When I might mention to Brad about how I'm feeling, I am clear to state that I'm not complaining ---  I'm just stating the facts. :)  I have decided to enjoy and revel in as much of this time as possible.  Brad and I both intend on this being our last pregnancy.  While we both feel as though this won't be the end of growing our family (a story to share much later when we begin to contemplate how additional children might make their way into our family), we have been down a long road of pregnancies and loss (maybe another story to share, someday) and the fact that we are simply growing older, we are both comfortable in sharing that this'll be it for my child-bearing years.  It feels like such an adult-like decision to make, which is silly to say.  I am an adult, after all, it's just that there's a finality to that decision.  While nine and a half days out of 10 I would say that I suck at being a mom, I know without a doubt that a mom is exactly what God intended me to be.  So saying "no more babies" is a big deal.  But I find peace with that decision.  And like I said, someday we'll grow in numbers again, just in a different way.   

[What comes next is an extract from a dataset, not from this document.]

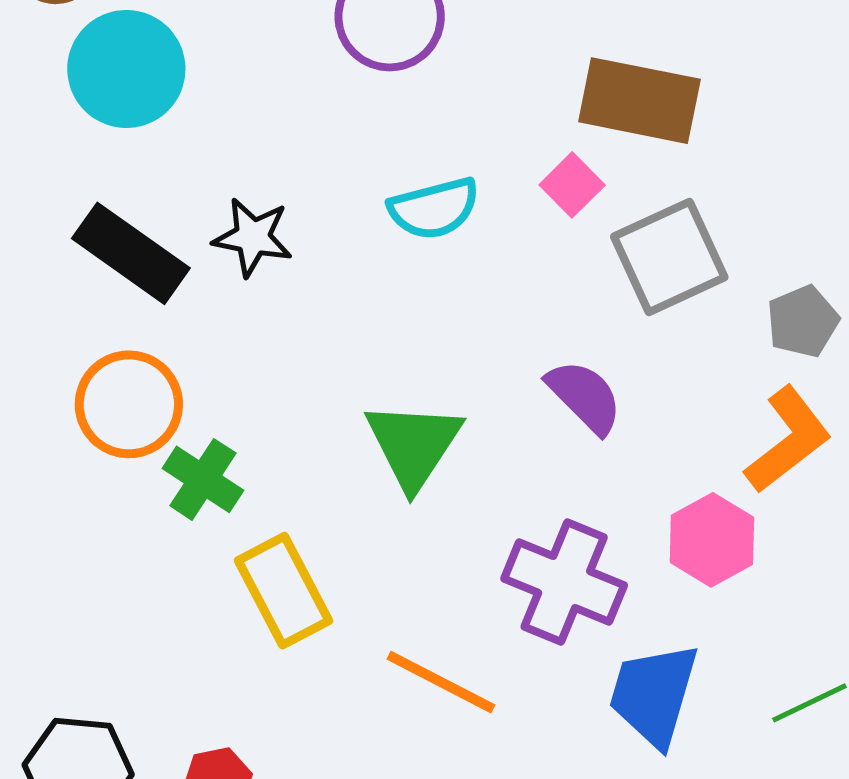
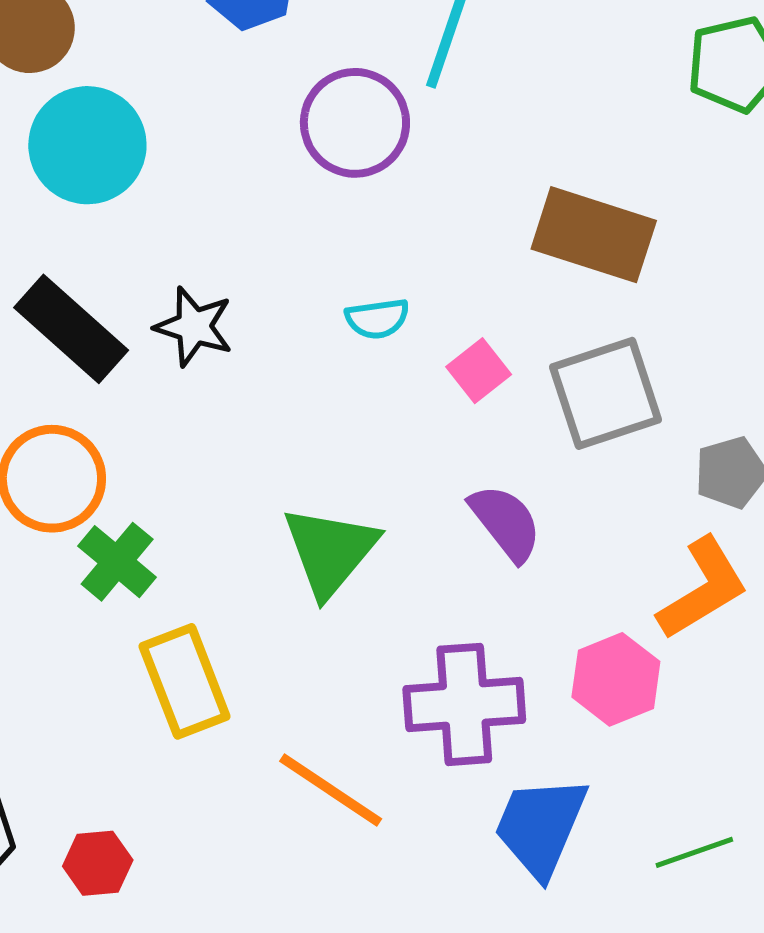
pink square: (572, 185) -> (479, 371), moved
cyan semicircle: (434, 208) -> (377, 319), size x0.7
purple cross: (564, 582) -> (464, 704), turned -33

Baby Bear is looking good.  I am on an every 5-weeks schedule of appointments, which will change to every 2-weeks once I reach 30 weeks.  I last saw my doctor a couple weeks ago, and Baby measured and sounded great.  For a while there, Baby was the most active just as I was getting up in the morning and as I was going to bed at night; a trend I prayed would not continue outside of the womb!  Now, though, there doesn't seem to be much of a pattern to his/her activity.  Simply enjoying this time of flicks and kicks before they get so strong it feels like my insides are going to pop out of my belly button.       

I still have no natural motherly instinct as to Baby's gender.  I find myself referring to Baby as "she" much more frequently than "he".  That is because, I figure, it'll likely be the last time I'll be able to do so!  Some might say it's a girl because this pregnancy has progressed so differently than the boys' did.  I got together with my best girls a couple weekends ago for a girls weekend, whereby we attempted many of the old wives notions for predicting baby gender.  Of the 10 we found, we could only accurately perform three of them, and they all pointed in the pink direction.

Reed says if it's a girl, he's going to punch her in the face.

{To be sure, he still frequently hugs and kisses my belly and talks sweet baby words to his little sibling.  But he's also kind of a punk. ;) }

Obviously biology and genetics and how babies are made and, most importantly, God, has the final say in who this baby will be, and in 14 short weeks, we'll all find out.  For me, for right now, it really is the best kind of secret.


2 comments:

  1. Yay! A post just for me. Sorry it's taken me so long to get to it and may I say you look GREAT! :-) Thanks for the belly pics!!!

    ReplyDelete
  2. That is a perfect baby body. I sure hope this gets to you, since I have no idea what I am doing. But it sure is good to see you. Love your blog. Please give those boys hugs and kissed for me. And tell Brad I said Hi, too. Love, Chris Allen.